*INPUT DATA:*
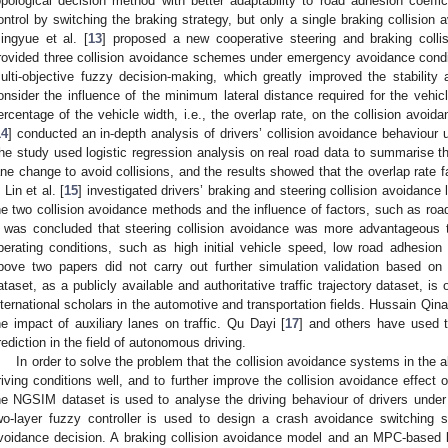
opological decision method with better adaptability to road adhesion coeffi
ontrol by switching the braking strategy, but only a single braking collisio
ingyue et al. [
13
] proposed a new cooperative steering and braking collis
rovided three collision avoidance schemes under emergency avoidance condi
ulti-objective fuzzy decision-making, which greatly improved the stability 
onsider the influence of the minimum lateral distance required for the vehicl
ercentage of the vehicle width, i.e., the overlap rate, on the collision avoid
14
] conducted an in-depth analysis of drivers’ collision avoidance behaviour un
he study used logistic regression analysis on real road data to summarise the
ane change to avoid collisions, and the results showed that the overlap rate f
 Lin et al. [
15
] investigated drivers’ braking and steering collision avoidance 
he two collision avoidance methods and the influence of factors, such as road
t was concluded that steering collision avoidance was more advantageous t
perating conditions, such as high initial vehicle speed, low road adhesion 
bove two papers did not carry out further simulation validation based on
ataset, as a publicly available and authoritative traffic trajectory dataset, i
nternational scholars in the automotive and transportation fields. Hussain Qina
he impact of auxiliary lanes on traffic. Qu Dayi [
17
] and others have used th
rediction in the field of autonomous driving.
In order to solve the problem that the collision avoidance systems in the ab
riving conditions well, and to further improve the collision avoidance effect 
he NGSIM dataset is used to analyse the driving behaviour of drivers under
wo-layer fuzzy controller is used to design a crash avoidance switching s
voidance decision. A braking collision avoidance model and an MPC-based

---

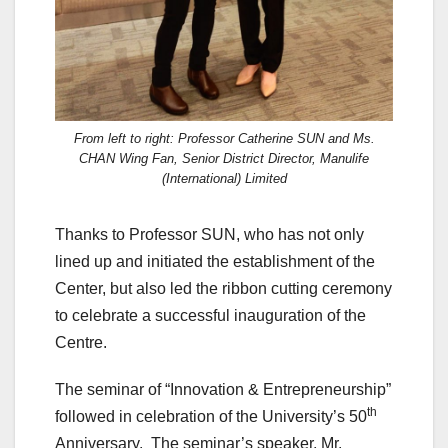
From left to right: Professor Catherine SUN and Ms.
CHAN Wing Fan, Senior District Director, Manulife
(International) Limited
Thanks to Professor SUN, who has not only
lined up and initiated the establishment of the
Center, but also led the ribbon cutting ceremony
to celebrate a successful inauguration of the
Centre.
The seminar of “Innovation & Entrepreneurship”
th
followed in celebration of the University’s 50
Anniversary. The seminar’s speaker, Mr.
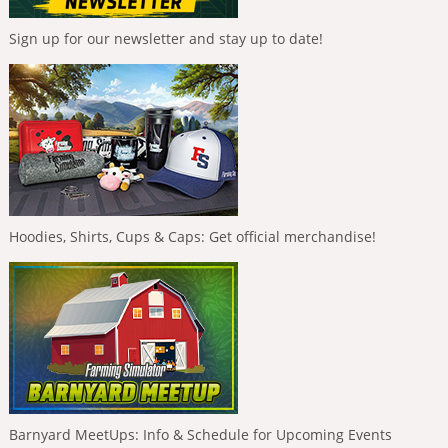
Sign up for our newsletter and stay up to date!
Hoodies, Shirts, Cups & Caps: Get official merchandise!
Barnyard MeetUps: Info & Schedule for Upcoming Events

*TASK TO CARRY OUT:* Beginning with the line above that contains "opological decision method", copy each line exactly up to and including the line that contains "and braking collis", and go no further.

*SOLUTION FOR THIS EXERCISE:*
opological decision method with better adaptability to road adhesion coeffi
ontrol by switching the braking strategy, but only a single braking collisio
ingyue et al. [
13
] proposed a new cooperative steering and braking collis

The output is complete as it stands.